Page images and extracted text:
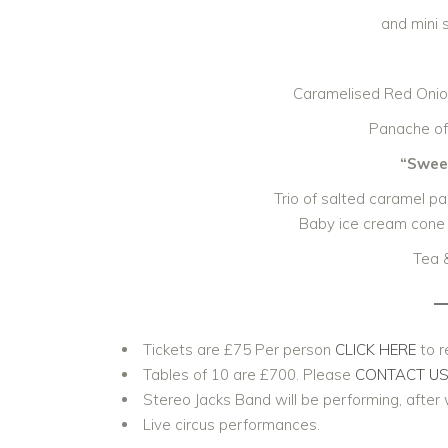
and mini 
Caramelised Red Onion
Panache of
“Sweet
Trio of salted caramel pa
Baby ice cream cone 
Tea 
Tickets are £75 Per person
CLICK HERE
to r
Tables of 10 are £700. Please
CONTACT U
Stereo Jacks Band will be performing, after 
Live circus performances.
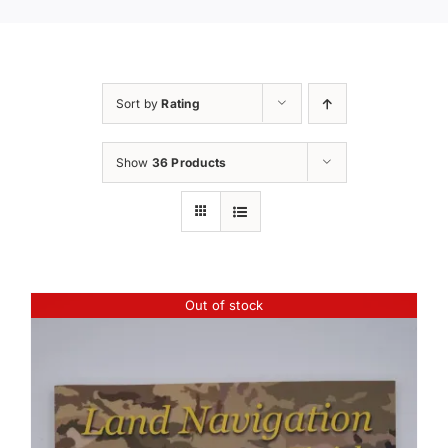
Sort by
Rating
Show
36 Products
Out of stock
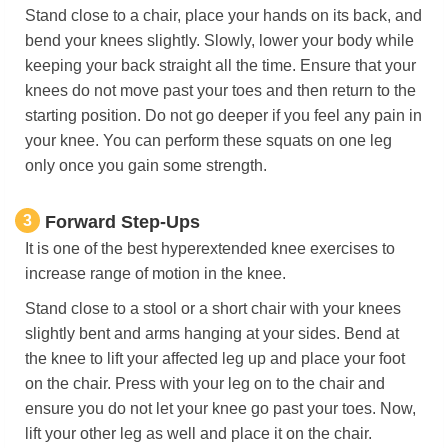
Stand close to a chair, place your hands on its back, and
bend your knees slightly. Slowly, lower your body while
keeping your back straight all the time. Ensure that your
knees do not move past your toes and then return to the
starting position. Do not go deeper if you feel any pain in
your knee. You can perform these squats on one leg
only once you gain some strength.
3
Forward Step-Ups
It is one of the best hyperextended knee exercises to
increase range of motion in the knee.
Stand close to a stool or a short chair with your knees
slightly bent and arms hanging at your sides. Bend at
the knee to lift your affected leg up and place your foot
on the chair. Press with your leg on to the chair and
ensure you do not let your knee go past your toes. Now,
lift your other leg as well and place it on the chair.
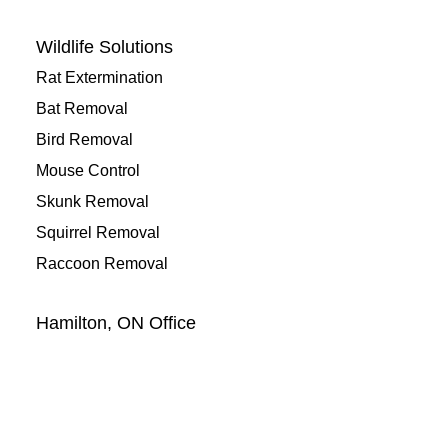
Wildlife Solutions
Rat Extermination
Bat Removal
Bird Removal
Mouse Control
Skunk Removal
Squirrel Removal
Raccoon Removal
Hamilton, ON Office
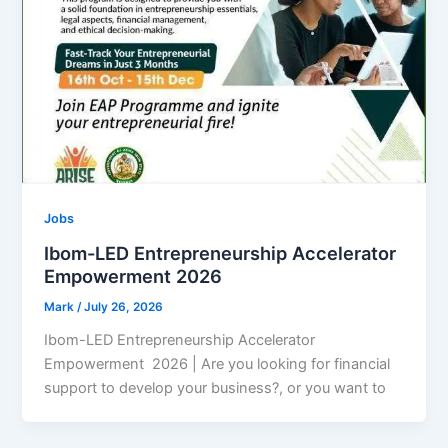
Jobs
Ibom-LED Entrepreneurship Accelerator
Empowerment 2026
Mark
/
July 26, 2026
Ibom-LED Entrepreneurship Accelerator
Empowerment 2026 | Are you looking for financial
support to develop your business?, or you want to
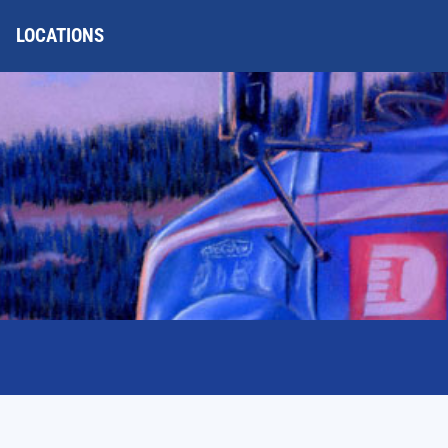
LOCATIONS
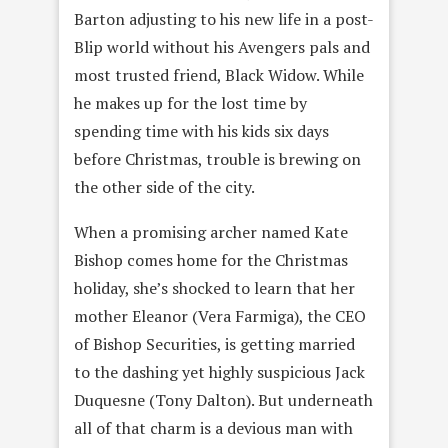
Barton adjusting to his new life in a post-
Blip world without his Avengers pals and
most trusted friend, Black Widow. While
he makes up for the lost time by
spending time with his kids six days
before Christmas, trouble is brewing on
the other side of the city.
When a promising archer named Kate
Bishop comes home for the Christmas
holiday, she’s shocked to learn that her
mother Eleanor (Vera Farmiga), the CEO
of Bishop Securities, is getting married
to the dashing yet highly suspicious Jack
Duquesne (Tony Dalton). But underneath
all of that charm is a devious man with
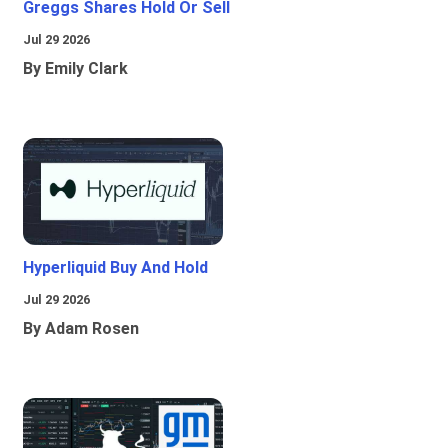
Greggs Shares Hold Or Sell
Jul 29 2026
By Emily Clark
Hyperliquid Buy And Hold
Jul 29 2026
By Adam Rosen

...

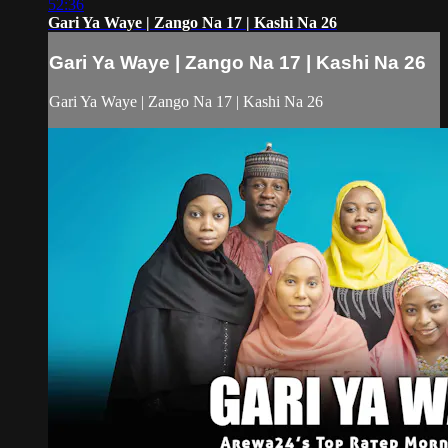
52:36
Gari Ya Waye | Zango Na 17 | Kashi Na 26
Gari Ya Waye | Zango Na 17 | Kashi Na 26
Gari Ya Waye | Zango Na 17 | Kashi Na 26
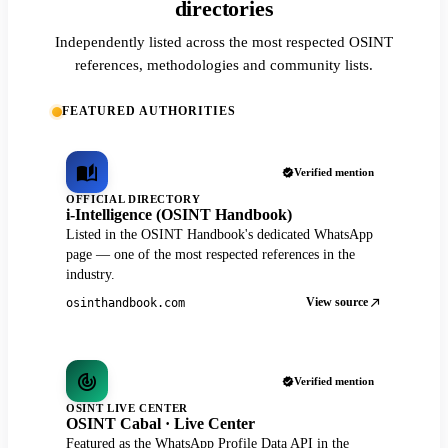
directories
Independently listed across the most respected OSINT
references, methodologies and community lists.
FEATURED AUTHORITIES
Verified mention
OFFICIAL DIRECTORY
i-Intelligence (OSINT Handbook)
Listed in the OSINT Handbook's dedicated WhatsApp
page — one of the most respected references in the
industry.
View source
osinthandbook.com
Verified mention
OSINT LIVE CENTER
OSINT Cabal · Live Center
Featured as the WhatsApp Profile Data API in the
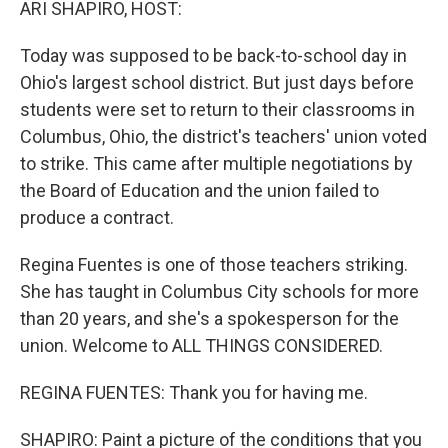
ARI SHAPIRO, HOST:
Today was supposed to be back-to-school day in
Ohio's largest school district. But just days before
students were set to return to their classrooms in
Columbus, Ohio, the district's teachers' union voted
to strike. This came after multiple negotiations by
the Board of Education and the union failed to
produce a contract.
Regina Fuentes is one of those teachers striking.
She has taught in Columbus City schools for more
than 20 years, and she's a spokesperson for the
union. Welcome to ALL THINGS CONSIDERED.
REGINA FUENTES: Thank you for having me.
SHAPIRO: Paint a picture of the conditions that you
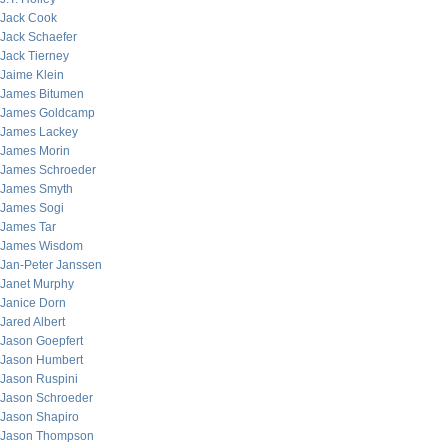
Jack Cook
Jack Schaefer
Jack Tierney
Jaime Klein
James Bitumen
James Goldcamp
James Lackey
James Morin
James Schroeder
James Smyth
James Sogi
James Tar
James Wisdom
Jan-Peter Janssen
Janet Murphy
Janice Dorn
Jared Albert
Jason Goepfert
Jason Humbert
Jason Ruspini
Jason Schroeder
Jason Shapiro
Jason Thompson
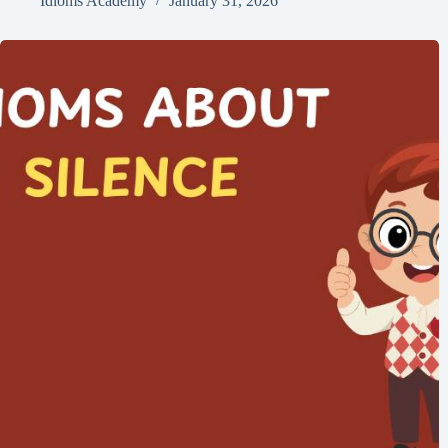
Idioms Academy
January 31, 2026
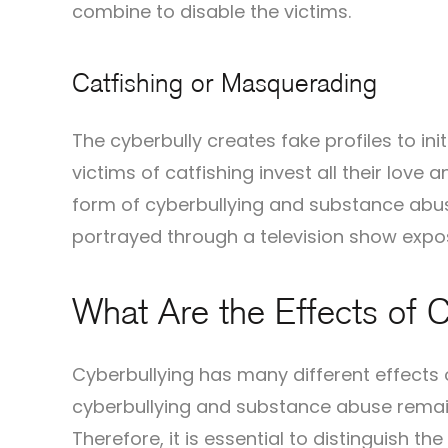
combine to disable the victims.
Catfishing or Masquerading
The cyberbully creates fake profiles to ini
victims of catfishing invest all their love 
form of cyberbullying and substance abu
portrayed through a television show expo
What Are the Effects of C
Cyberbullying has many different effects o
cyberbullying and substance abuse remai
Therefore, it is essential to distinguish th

*What the exercise asks*: How would the lines above read from the one with "all of that charm is a devious man with" to the one with "By Adam Rosen", inclusive, with no pictures? Write them out exactly.

*Task output*:
all of that charm is a devious man with
Greggs Shares Hold Or Sell
Jul 29 2026
By Emily Clark
Hyperliquid Buy And Hold
Jul 29 2026
By Adam Rosen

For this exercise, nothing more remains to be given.